ORBIS’s support at Kitwe’s Eye Department includes the provision of surgical equipment, building the capability of the existing healthcare system by training medical staff and developing community outreach programmes to ensure children in need are identified and given the best possible care quickly. ORBIS has provided much needed, state-of-the-art equipment for the operating room so that the tools are available to provide world-class care. In addition to various surgical and diagnostic items there is a brand new anaesthetic machine to help ensure the highest safety standards during surgery on children. The vitrecor machine allows for the latest techniques for paediatric cataract procedure to be employed to achieve the best surgical outcomes. ORBIS has also refurbished the paediatric ward to make it more child-friendly so that patients and their parents can stay there more comfortably.
ORBIS and Kitwe Central Hospital have also partnered with Kilimanjaro Centre for Community Ophthalmology (KCCO) to develop the referral and follow up pathways of children accessing services. Ariel Phiri has been employed as the Childhood Blindness Co-ordinator.
ORBIS secured funding for Kitwe’s Paediatric Eye Care Centre’s first year from the Jersey Aid Overseas Commission and other donors.
Far from being a luxury, experts agree that paediatric eye care gives a significant return to society; childhood blindness is estimated to account for a third of the total economic cost of blindness. “Restoring a child’s sight gives one of the best returns on medical investment,” says Øverland.
The team at Kitwe is also benefiting from ORBIS’s mentoring and training programmes. ORBIS has an award-winning telemedicine programme Cyber-Sight which enables the Kitwe medical staff to connect with their peers in other countries. From 11 to 15 September UK based consultant ophthalmologist Larry Benjamin and nursing sister Anne-Marie Ablett will be doing further training with the Kitwe team as part of ORBIS’s Volunteer Faculty.
“We are very excited about the partnership and want this Paediatric Eye Care Clinic to be the best in Africa,” said Dr Seneadza.
More about ORBIS:
ORBIS is a non-profit organisation committed to saving sight worldwide. It has been active in 88 countries since its inception in 1982. ORBIS uses flagship tools such as the ORBIS Flying Eye Hospital, a mobile ophthalmic training hospital on-board a DC-10 airplane; Cyber-Sight, an award-winning online telemedicine mentoring and teaching resource; and over 450 expert medical volunteers, to bring quality eye care and training to its partners in developing countries. To date ORBIS has enhanced the skill of over 260,000 health care professionals and helped establish services that have provided quality eye care to more than 12 million people.

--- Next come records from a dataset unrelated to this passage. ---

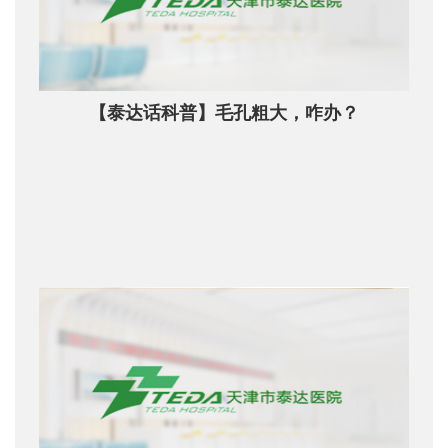
【泰达话科普】毛孔粗大，咋办？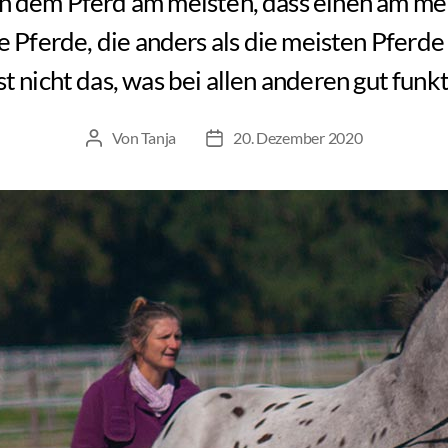
n dem Pferd am meisten, dass einen am mei
ie Pferde, die anders als die meisten Pferde 
t nicht das, was bei allen anderen gut funkt
Von
Tanja
20. Dezember 2020
Beitragsautor
Beitragsdatum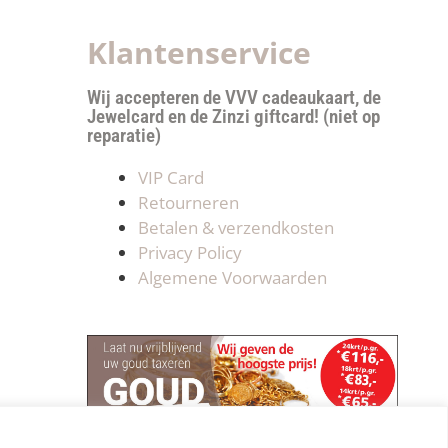
Klantenservice
Wij accepteren de VVV cadeaukaart, de
Jewelcard en de Zinzi giftcard! (niet op
reparatie)
VIP Card
Retourneren
Betalen & verzendkosten
Privacy Policy
Algemene Voorwaarden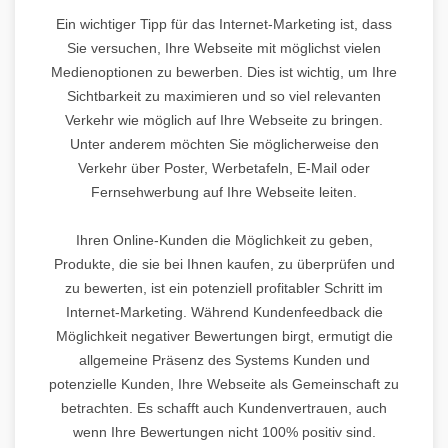
Ein wichtiger Tipp für das Internet-Marketing ist, dass
Sie versuchen, Ihre Webseite mit möglichst vielen
Medienoptionen zu bewerben. Dies ist wichtig, um Ihre
Sichtbarkeit zu maximieren und so viel relevanten
Verkehr wie möglich auf Ihre Webseite zu bringen.
Unter anderem möchten Sie möglicherweise den
Verkehr über Poster, Werbetafeln, E-Mail oder
Fernsehwerbung auf Ihre Webseite leiten.
Ihren Online-Kunden die Möglichkeit zu geben,
Produkte, die sie bei Ihnen kaufen, zu überprüfen und
zu bewerten, ist ein potenziell profitabler Schritt im
Internet-Marketing. Während Kundenfeedback die
Möglichkeit negativer Bewertungen birgt, ermutigt die
allgemeine Präsenz des Systems Kunden und
potenzielle Kunden, Ihre Webseite als Gemeinschaft zu
betrachten. Es schafft auch Kundenvertrauen, auch
wenn Ihre Bewertungen nicht 100% positiv sind.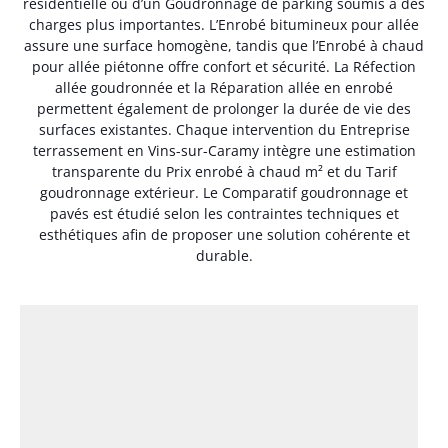
résidentielle ou d’un Goudronnage de parking soumis à des
charges plus importantes. L’Enrobé bitumineux pour allée
assure une surface homogène, tandis que l’Enrobé à chaud
pour allée piétonne offre confort et sécurité. La Réfection
allée goudronnée et la Réparation allée en enrobé
permettent également de prolonger la durée de vie des
surfaces existantes. Chaque intervention du Entreprise
terrassement en Vins-sur-Caramy intègre une estimation
transparente du Prix enrobé à chaud m² et du Tarif
goudronnage extérieur. Le Comparatif goudronnage et
pavés est étudié selon les contraintes techniques et
esthétiques afin de proposer une solution cohérente et
durable.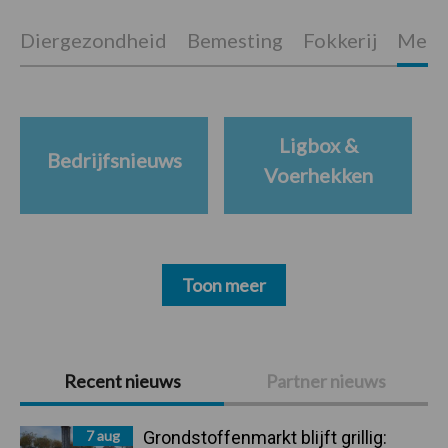
Diergezondheid
Bemesting
Fokkerij
Melkv
Ligbox &
Bedrijfsnieuws
Voerhekken
Toon meer
Primaire
Recent nieuws
Partner nieuws
Sidebar
7 aug
Grondstoffenmarkt blijft grillig:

ORBIS opened its first Africa programme office in Ethiopia in 1999 and its Southern Africa office in Cape Town in late 2010. The ORBIS Flying Eye Hospital has visited numerous African countries including Ethiopia, Uganda, Ghana, Cameroon, Tanzania, Mali, Malawi, Botswana, Kenya and very recently Nigeria. Since 2010 ORBIS has been working in Zambia and South Africa to develop dedicated paediatric eye care centres. ORBIS is working closely with the Red Cross War Memorial Children’s Hospital in Cape Town to share knowledge and skills as well as develop training opportunities for African doctors throughout the continent.